When a person or an entity is not able to meet its overdue debts to the creditors, investors or lenders it is termed as Insolvent and this particular state is called Insolvency. Insolvency can be settled by two ways which are as follows:

  • Reworking on the plan of paying back to the creditors as well as investors.
  • Trading the assets of the organization and reimbursing to the creditors or investors from the sale proceeds of the assets.

It would be more accurate to understand the Insolvency Resolution Process stagewise in detail as laid out in the code.


Not being able to pay back the amount to its creditors or investors or lenders either on time or for a very long time by any corporate or business entity, makes an organization insolvent and this state is called as insolvency. Under such circumstances, the application of insolvency is submitted to the NCLT (i.e. National Company Law Tribunal) by any one of the Operational Creditor or Financial Creditor or Corporate Debtor himself.


If in case, it is the corporate debtor himself, the operational creditor has to send prior notice of demand for 10 days to the corporate debtor before the commencement of the insolvency resolution process.

The bank, financial institution, any other lender or anyone providing a loan, credit facility or other financial assistance comes under the category of “Financial Creditors”


Anyone who has been extended payment of credit during the course of business is known as an “Operational Creditor”. Both suppliers, as well as service providers, are covered under this provision.


Insolvency Resolution Process by a Financial Creditor

  • A financial creditor either jointly or all by himself shall take up the filing of the application before National Company Law Tribunal against the corporate debtor for insolvency proceedings.
  • The evidence of default along with the name of the proposed insolvency professional that needs to be delegated shall be presented along with the application.


Insolvency Resolution Process by an Operational Creditor

  • An operational creditor will have to serve at least 10 days of prior notice to the corporate debtor asking him to pay back the dues before commencing with insolvency resolution process.
  • In the event of the corporate debtor not being able to pay back the required amount in that particular time period and he/she also doesn’t bring any dispute or any arbitration proceeding pending against it to the notice of operational creditor then the operational creditor can simply file an application for insolvency resolution.
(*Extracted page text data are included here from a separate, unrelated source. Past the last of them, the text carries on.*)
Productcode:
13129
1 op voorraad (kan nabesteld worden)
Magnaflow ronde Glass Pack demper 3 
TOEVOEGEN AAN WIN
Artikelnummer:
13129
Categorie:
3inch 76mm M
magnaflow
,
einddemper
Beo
Insolvency Resolution by the Corporate Debtor

As per the provisions included in Chapter- II of the Code, where a corporate debtor has failed in the payment of dues to a financial or operational creditor, the corporate debtor or the financial or operational creditor (i.e.any applicant) can file the application for the commencement of the insolvency resolution process along with the financial documents of the business and other books of accounts. Moreover, as per Section 10 (3), (b) the corporate debtor shall also register the name of the suggested resolution professional along with the application.